Data for this exercise:
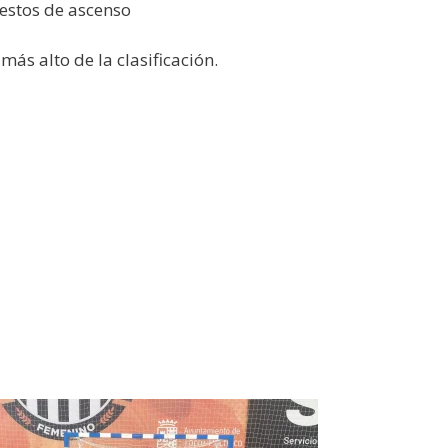
uestos de ascenso
ás alto de la clasificación.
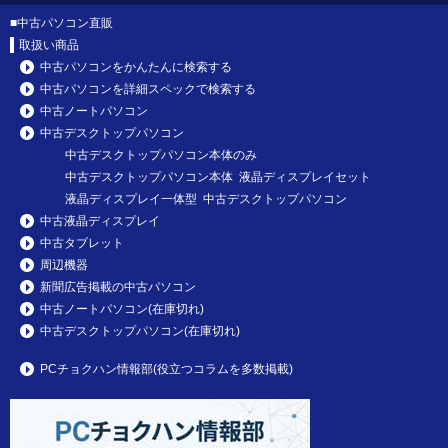
■
中古パソコン直販
取扱い商品
中古パソコンをかんたんに検索する
中古パソコンを詳細スペックで検索する
中古ノートパソコン
中古デスクトップパソコン
中古デスクトップパソコン本体のみ
中古デスクトップパソコン本体 液晶ディスプレイセット
液晶ディスプレイ一体型 中古デスクトップパソコン
中古液晶ディスプレイ
中古タブレット
周辺機器
新聞広告掲載の中古パソコン
中古ノートパソコン(在庫切れ)
中古デスクトップパソコン(在庫切れ)
PCチョクハン情報部(役立つコラムを多数掲載)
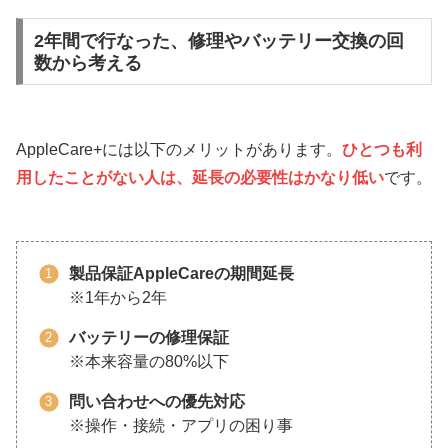
2年間で行なった、修理やバッテリー交換の回
数から考える
AppleCare+には以下のメリットがあります。
ひとつも利
用したことがない人は、延長の必要性はかなり低い
です。
製品保証AppleCareの期間延長
※1年から2年
バッテリーの修理保証
※本来容量の80%以下
問い合わせへの優先対応
※操作・接続・アプリの困り事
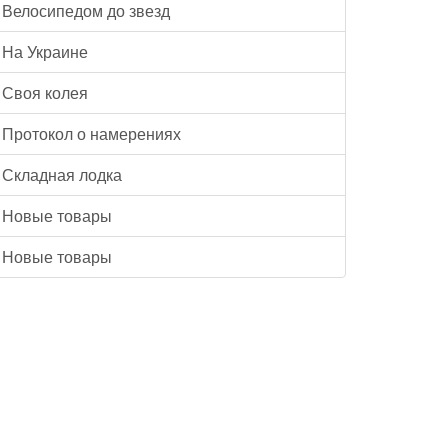
Велосипедом до звезд
На Украине
Своя колея
Протокол о намерениях
Складная лодка
Новые товары
Новые товары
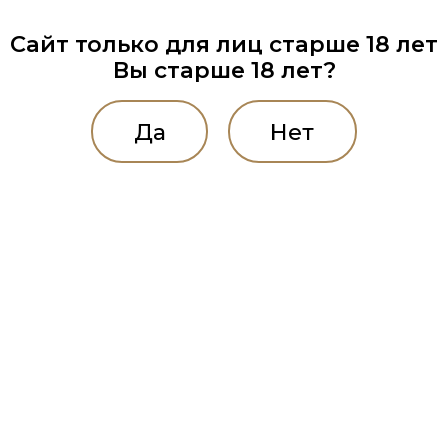
Сайт только для лиц старше 18 лет
Вы старше 18 лет?
Да
Нет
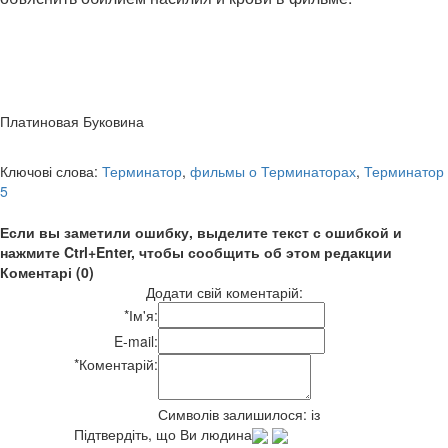
Платиновая Буковина
Ключові слова:
Терминатор
,
фильмы о Терминаторах
,
Терминатор
5
Если вы заметили ошибку, выделите текст с ошибкой и
нажмите Ctrl+Enter, чтобы сообщить об этом редакции
Коментарі (0)
Додати свій коментарій:
*
Ім'я:
E-mail:
*
Коментарій:
Символів залишилося:
із
Підтвердіть, що Ви людина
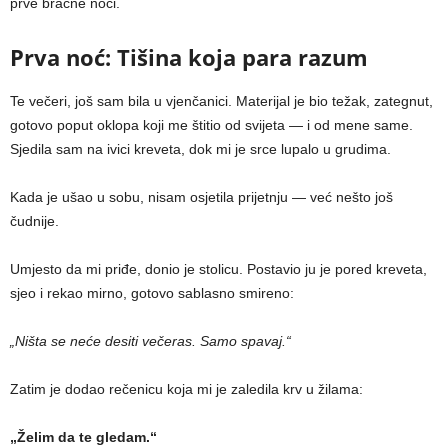
prve bračne noći.
Prva noć: Tišina koja para razum
Te večeri, još sam bila u vjenčanici. Materijal je bio težak, zategnut,
gotovo poput oklopa koji me štitio od svijeta — i od mene same.
Sjedila sam na ivici kreveta, dok mi je srce lupalo u grudima.
Kada je ušao u sobu, nisam osjetila prijetnju — već nešto još
čudnije.
Umjesto da mi priđe, donio je stolicu. Postavio ju je pored kreveta,
sjeo i rekao mirno, gotovo sablasno smireno:
„Ništa se neće desiti večeras. Samo spavaj.“
Zatim je dodao rečenicu koja mi je zaledila krv u žilama:
„Želim da te gledam.“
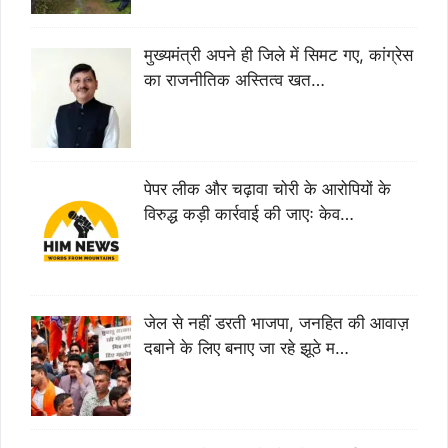
मुख्यमंत्री अपने ही जिले में सिमट गए, कांग्रेस
का राजनीतिक अस्तित्व खत…
पेपर लीक और चढ़ावा चोरी के आरोपियों के
विरुद्ध कड़ी कार्रवाई की जाएः केव…
जेल से नहीं डरती भाजपा, जनहित की आवाज़
दबाने के लिए बनाए जा रहे झूठे म…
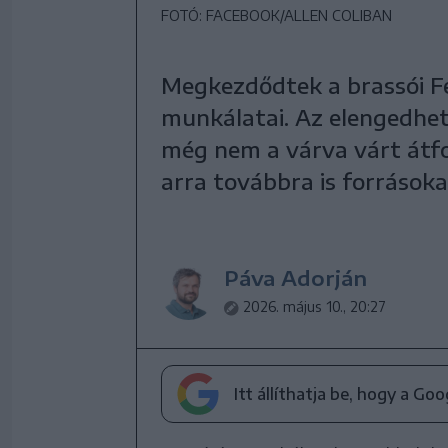
FOTÓ: FACEBOOK/ALLEN COLIBAN
Megkezdődtek a brassói Fel
munkálatai. Az elengedhe
még nem a várva várt átfo
arra továbbra is forrásoka
Páva Adorján
2026. május 10., 20:27
Itt állíthatja be, hogy a Go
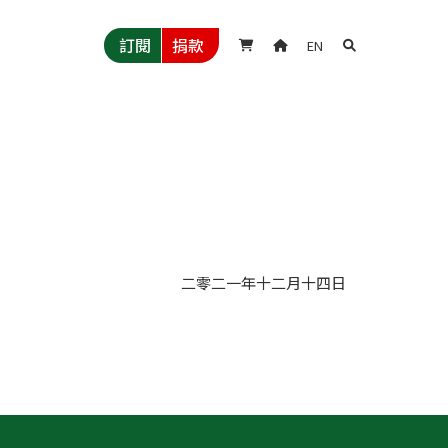
訂閱
捐款
EN



二零二一年
十二月
十四日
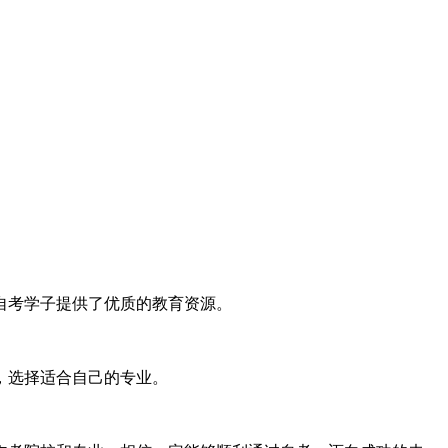
自考学子提供了优质的教育资源。
，选择适合自己的专业。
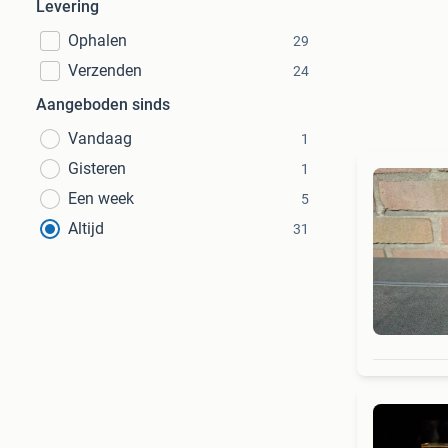
Levering
Ophalen
29
Verzenden
24
Aangeboden sinds
Vandaag
1
Gisteren
1
Een week
5
Altijd
31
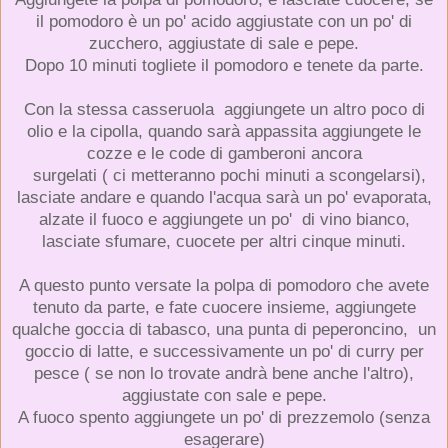
il pomodoro è un po' acido aggiustate con un po' di
zucchero, aggiustate di sale e pepe.
Dopo 10 minuti togliete il pomodoro e tenete da parte.
Con la stessa casseruola aggiungete un altro poco di
olio e la cipolla, quando sarà appassita aggiungete le
cozze e le code di gamberoni ancora
surgelati ( ci metteranno pochi minuti a scongelarsi),
lasciate andare e quando l'acqua sarà un po' evaporata,
alzate il fuoco e aggiungete un po' di vino bianco,
lasciate sfumare, cuocete per altri cinque minuti.
A questo punto versate la polpa di pomodoro che avete
tenuto da parte, e fate cuocere insieme, aggiungete
qualche goccia di tabasco, una punta di peperoncino, un
goccio di latte, e successivamente un po' di curry per
pesce ( se non lo trovate andrà bene anche l'altro),
aggiustate con sale e pepe.
A fuoco spento aggiungete un po' di prezzemolo (senza
esagerare)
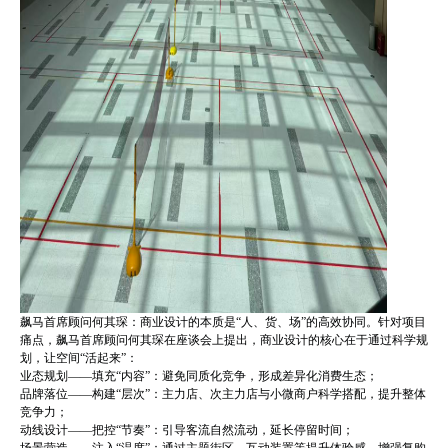
飙马首席顾问何其琛：商业设计的本质是“人、货、场”的高效协同。针对项目
痛点，飙马首席顾问何其琛在座谈会上提出，商业设计的核心在于通过科学规
划，让空间“活起来”：
业态规划——填充“内容”：避免同质化竞争，形成差异化消费生态；
品牌落位——构建“层次”：主力店、次主力店与小微商户科学搭配，提升整体
竞争力；
动线设计——把控“节奏”：引导客流自然流动，延长停留时间；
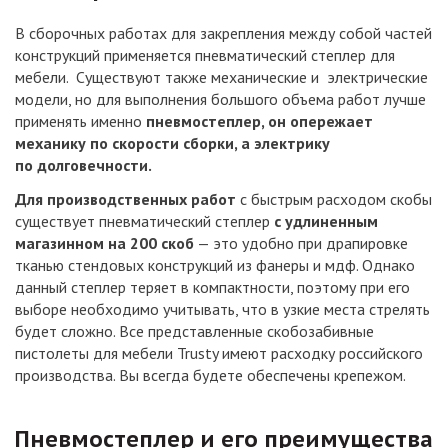
В сборочных работах для закрепления между собой частей
конструкций применяется пневматический степлер для
мебели. Существуют также механические и электрические
модели, но для выполнения большого объема работ лучше
применять именно
пневмостеплер, он опережает
механику по скорости сборки, а электрику
по долговечности.
Для производственных работ
с быстрым расходом скобы
существует пневматический степлер
с удлиненным
магазинном на 200 скоб
— это удобно при драпировке
тканью стендовых конструкций из фанеры и мдф. Однако
данный степлер теряет в компактности, поэтому при его
выборе необходимо учитывать, что в узкие места стрелять
будет сложно. Все представленные скобозабивные
пистолеты для мебели Trusty имеют расходку российского
производства. Вы всегда будете обеспечены крепежом.
Пневмостеплер и его преимущества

Brief: Go through the records above and copy every line with the word "lasciate".

Exercise result:
lasciate andare e quando l'acqua sarà un po' evaporata,
lasciate sfumare, cuocete per altri cinque minuti.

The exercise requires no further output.